Ainda segundo essa pessoa, a condenação de Lessa estaria levando em conta outros possíveis crimes praticados pelo PM da reserva, sendo assim, uma possível condenação seria uma espécie de "compensação".

O MP-RJ sustenta a investigação e declarou ao UOL que "estão em andamento diversos atos investigatórios com acompanhamento rigoroso do Gaeco (Grupo de Atuação Especial de Combate ao Crime Organizado)".

Dentre esses atos, estão sendo ouvidas duas centenas de testemunhas, realizadas acareações, buscas, apreensões e perícias.

O Gaeco informou ainda que investiga ou acompanha a investigação de outros sete casos que "tangenciam" o caso Marielle.

Entre eles, está a operação Intocáveis, deflagrada em janeiro do ano passado, e na qual o ex-capitão do Bope Adriano da Nóbrega era investigado por ligações com a milícia no Rio.

A corte especial do STJ (Superior Tribunal de Justiça) deve decidir em breve sobre a federalização do caso. Nos bastidores, afirma-se que é mais provável que a investigação seja mantida na esfera estadual, contrariando o pedido da ex-procuradora-geral da República, Raquel Dodge.

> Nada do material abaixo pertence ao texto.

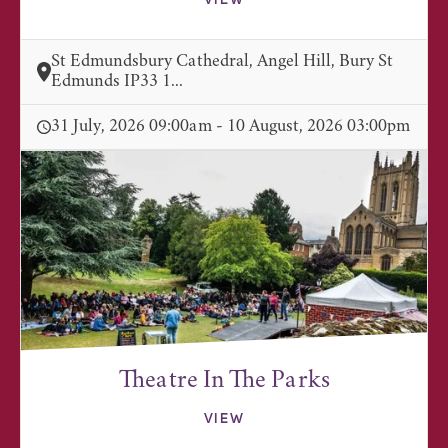
VIEW
St Edmundsbury Cathedral, Angel Hill, Bury St
Edmunds IP33 1...
31 July, 2026 09:00am - 10 August, 2026 03:00pm
Theatre In The Parks
VIEW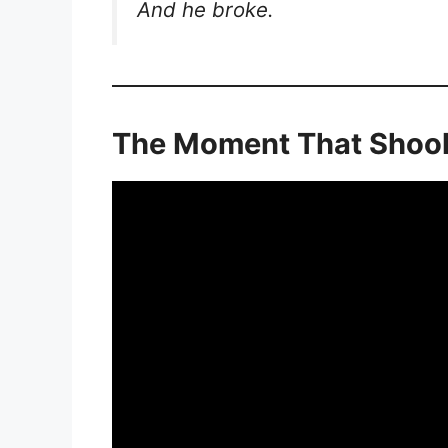
And he broke.
The Moment That Shook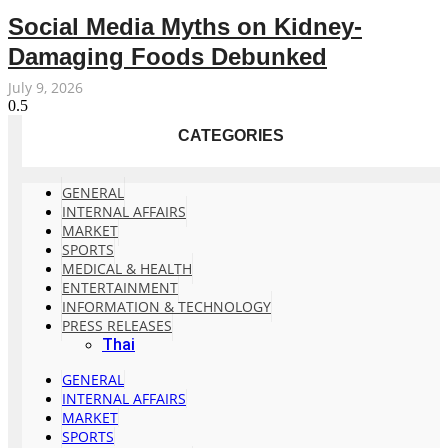
Social Media Myths on Kidney-
Damaging Foods Debunked
July 9, 2026
CATEGORIES
GENERAL
INTERNAL AFFAIRS
MARKET
SPORTS
MEDICAL & HEALTH
ENTERTAINMENT
INFORMATION & TECHNOLOGY
PRESS RELEASES
Thai
GENERAL
INTERNAL AFFAIRS
MARKET
SPORTS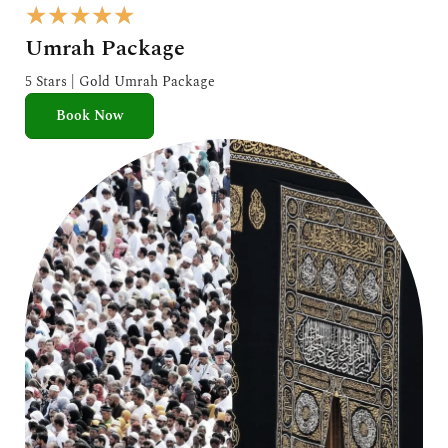
R
★
★
★
★
★
a
Umrah Package
t
e
5 Stars | Gold Umrah Package
d
Book Now
5
o
u
t
o
f
5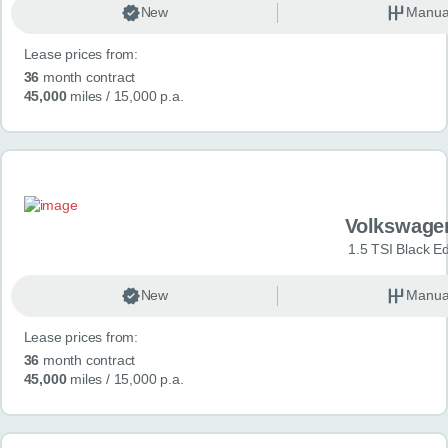
New
Manua
Lease prices from:
36
month contract
45,000
miles
/ 15,000 p.a.
Volkswage
1.5 TSI Black Ed
New
Manua
Lease prices from:
36
month contract
45,000
miles
/ 15,000 p.a.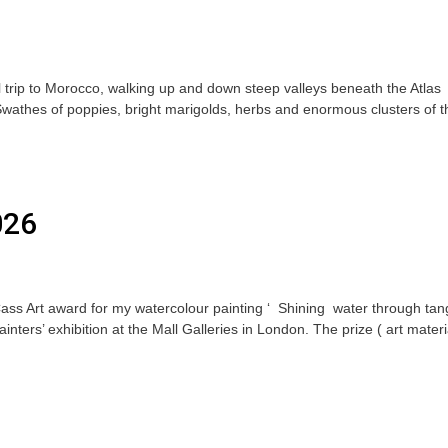
 trip to Morocco, walking up and down steep valleys beneath the Atlas
 Swathes of poppies, bright marigolds, herbs and enormous clusters of t
026
Cass Art award for my watercolour painting ‘ Shining water through tan
ainters’ exhibition at the Mall Galleries in London. The prize ( art materi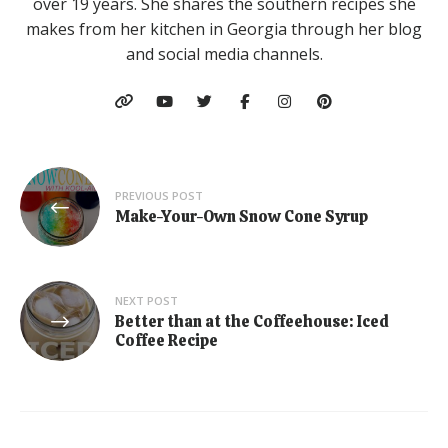
over 19 years. She shares the southern recipes she
makes from her kitchen in Georgia through her blog
and social media channels.
Post
PREVIOUS POST
navigation
Make-Your-Own Snow Cone Syrup
NEXT POST
Better than at the Coffeehouse: Iced
Coffee Recipe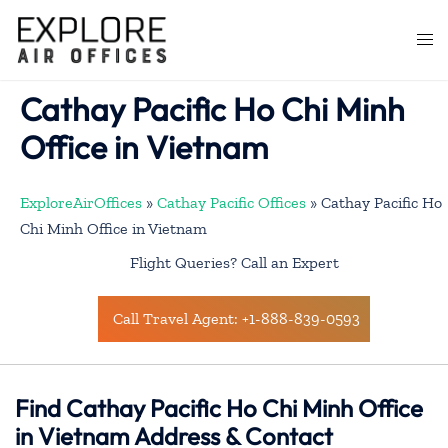
Skip
to
Togg
content
men
Cathay Pacific Ho Chi Minh
Office in Vietnam
ExploreAirOffices
»
Cathay Pacific Offices
»
Cathay Pacific Ho
Chi Minh Office in Vietnam
Flight Queries? Call an Expert
Call Travel Agent: +1-888-839-0593
Find Cathay Pacific Ho Chi Minh Office
in Vietnam Address & Contact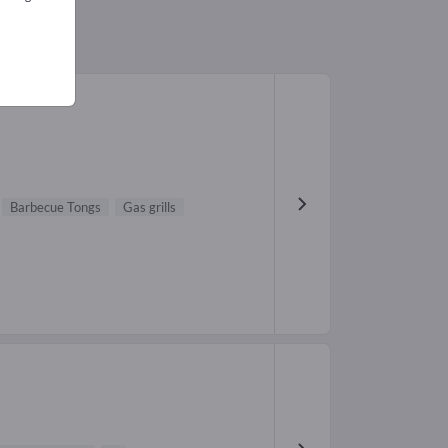
Barbecue Tongs
Gas grills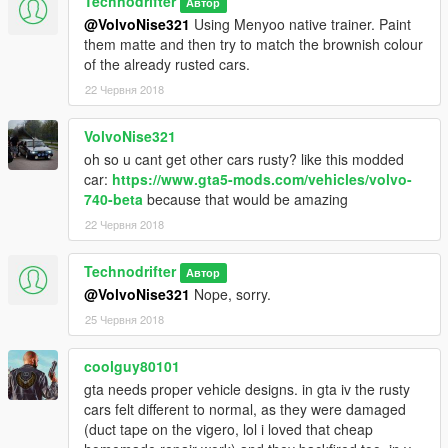
Technodrifter
Автор
@VolvoNise321
Using Menyoo native trainer. Paint
them matte and then try to match the brownish colour
of the already rusted cars.
22 Червня 2018
VolvoNise321
oh so u cant get other cars rusty? like this modded
car:
https://www.gta5-mods.com/vehicles/volvo-
740-beta
because that would be amazing
22 Червня 2018
Technodrifter
Автор
@VolvoNise321
Nope, sorry.
25 Червня 2018
coolguy80101
gta needs proper vehicle designs. in gta iv the rusty
cars felt different to normal, as they were damaged
(duct tape on the vigero, lol i loved that cheap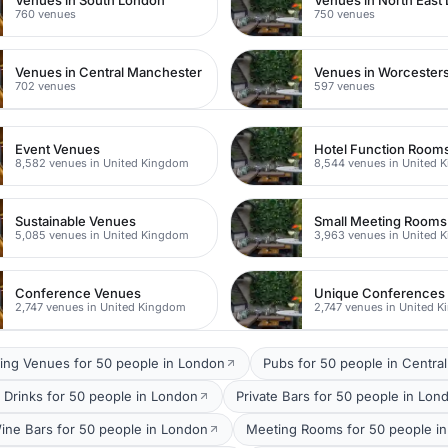
Venues in South London
Venues in North East
760 venues
750 venues
Venues in Central Manchester
Venues in Worcesters
702 venues
597 venues
Event Venues
Hotel Function Room
8,582 venues in United Kingdom
8,544 venues in United 
Sustainable Venues
Small Meeting Rooms
5,085 venues in United Kingdom
3,963 venues in United 
Conference Venues
Unique Conferences
2,747 venues in United Kingdom
2,747 venues in United 
ing Venues for 50 people in London
Pubs for 50 people in Centra
 Drinks for 50 people in London
Private Bars for 50 people in Lon
ine Bars for 50 people in London
Meeting Rooms for 50 people in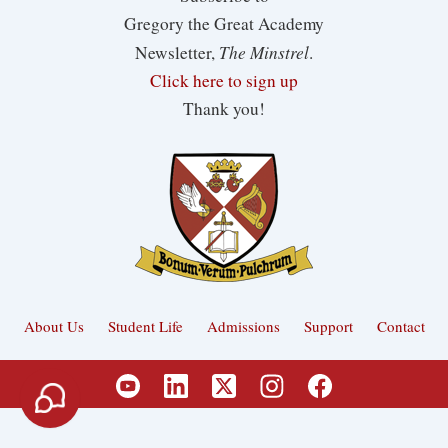
Gregory the Great Academy
The Minstrel
Newsletter,
.
Click here to sign up
Thank you!
About Us
Student Life
Admissions
Support
Contact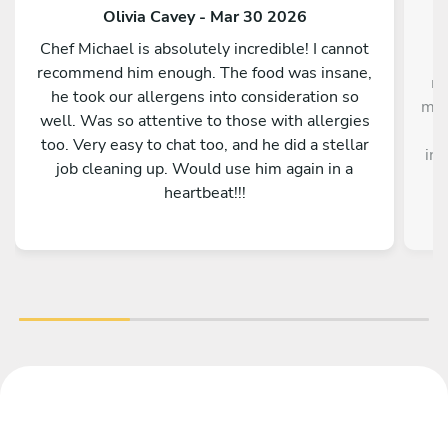
Olivia Cavey - Mar 30 2026
Chef Michael is absolutely incredible! I cannot
"I
recommend him enough. The food was insane,
me
he took our allergens into consideration so
me,
well. Was so attentive to those with allergies
too. Very easy to chat too, and he did a stellar
inc
job cleaning up. Would use him again in a
heartbeat!!!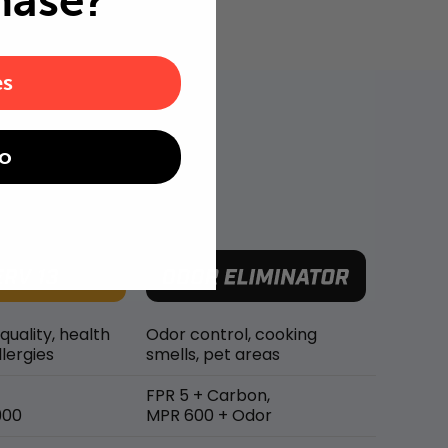
hase?
es
o
 quality, health
Odor control, cooking
lergies
smells, pet areas
FPR 5 + Carbon,
900
MPR 600 + Odor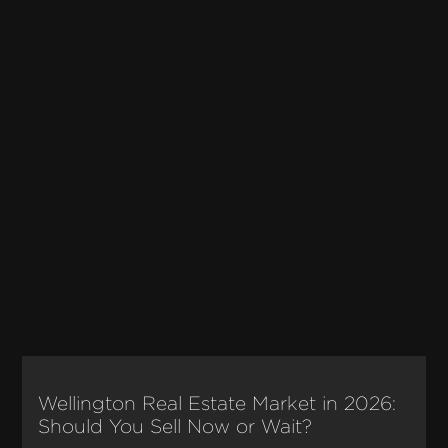
Wellington Real Estate Market in 2026:
Should You Sell Now or Wait?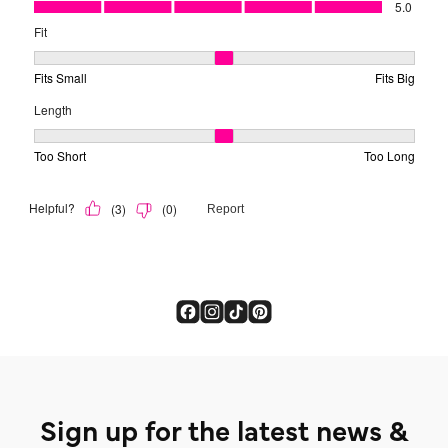
Sign up for the latest news &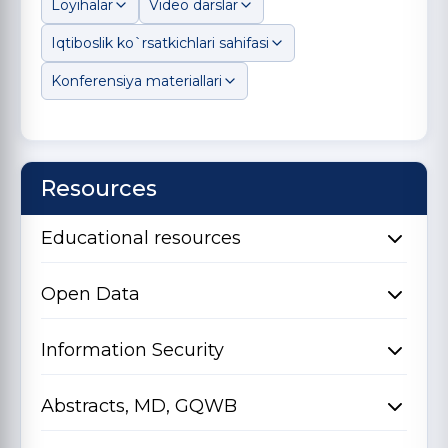
Loyihalar
Video darslar
Iqtiboslik ko`rsatkichlari sahifasi
Konferensiya materiallari
Resources
Educational resources
Open Data
Information Security
Abstracts, MD, GQWB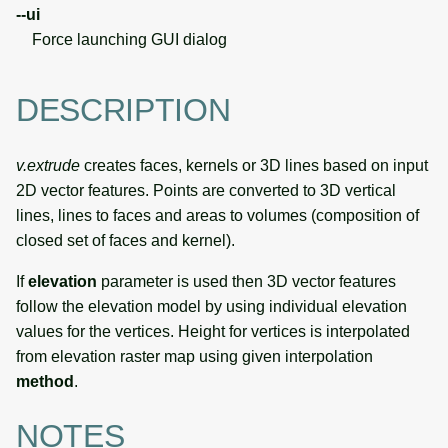
--ui
Force launching GUI dialog
DESCRIPTION
v.extrude
creates faces, kernels or 3D lines based on input
2D vector features. Points are converted to 3D vertical
lines, lines to faces and areas to volumes (composition of
closed set of faces and kernel).
If
elevation
parameter is used then 3D vector features
follow the elevation model by using individual elevation
values for the vertices. Height for vertices is interpolated
from elevation raster map using given interpolation
method
.
NOTES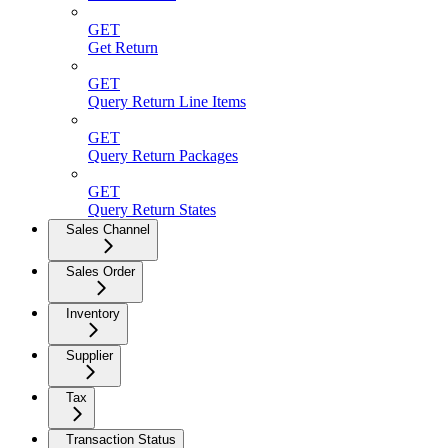
GET
Get Return
GET
Query Return Line Items
GET
Query Return Packages
GET
Query Return States
Sales Channel
Sales Order
Inventory
Supplier
Tax
Transaction Status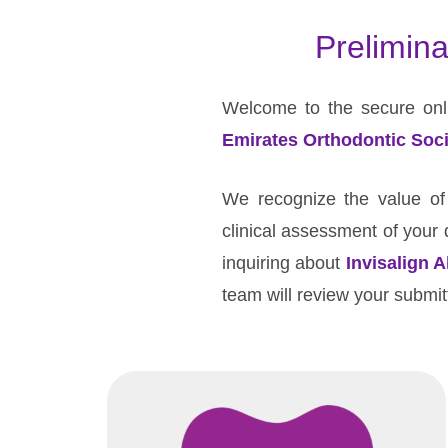
Advanced
Prelimina
and
independent
orthodontic
Welcome to the secure onli
care
Emirates Orthodontic Soci
in
Al
We recognize the value of y
Ain.
clinical assessment of your d
inquiring about
Invisalign A
team will review your submitt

A família de Marielle se posicionou contra entregar o caso à Polícia Federal.

Faixa estendida na escadaria da Alerj (Assembleia Legislativa do Estado do Rio de Janeiro) em homenagem a Marielle - FÁBIO MOTTA/ESTADÃO CONTEÚDO
Faixa estendida na escadaria da Alerj (Assembleia Legislativa do Estado do Rio de Janeiro) em homenagem a Marielle
Imagem: FÁBIO MOTTA/ESTADÃO CONTEÚDO

Capitão Adriano

Ao falar da busca de provas, Tancredo, advogado da viúva de Marielle, lembra de Adriano da Nóbrega, morto em operação policial na Bahia.

Para o advogado, o suspeito de integrar a milícia carioca era testemunha-chave do caso.

"Essa vida deveria ter sido poupada a qualquer custo", reclamou Tancredo. "Um depoimento de Adriano poderia elevar a investigação a outro nível."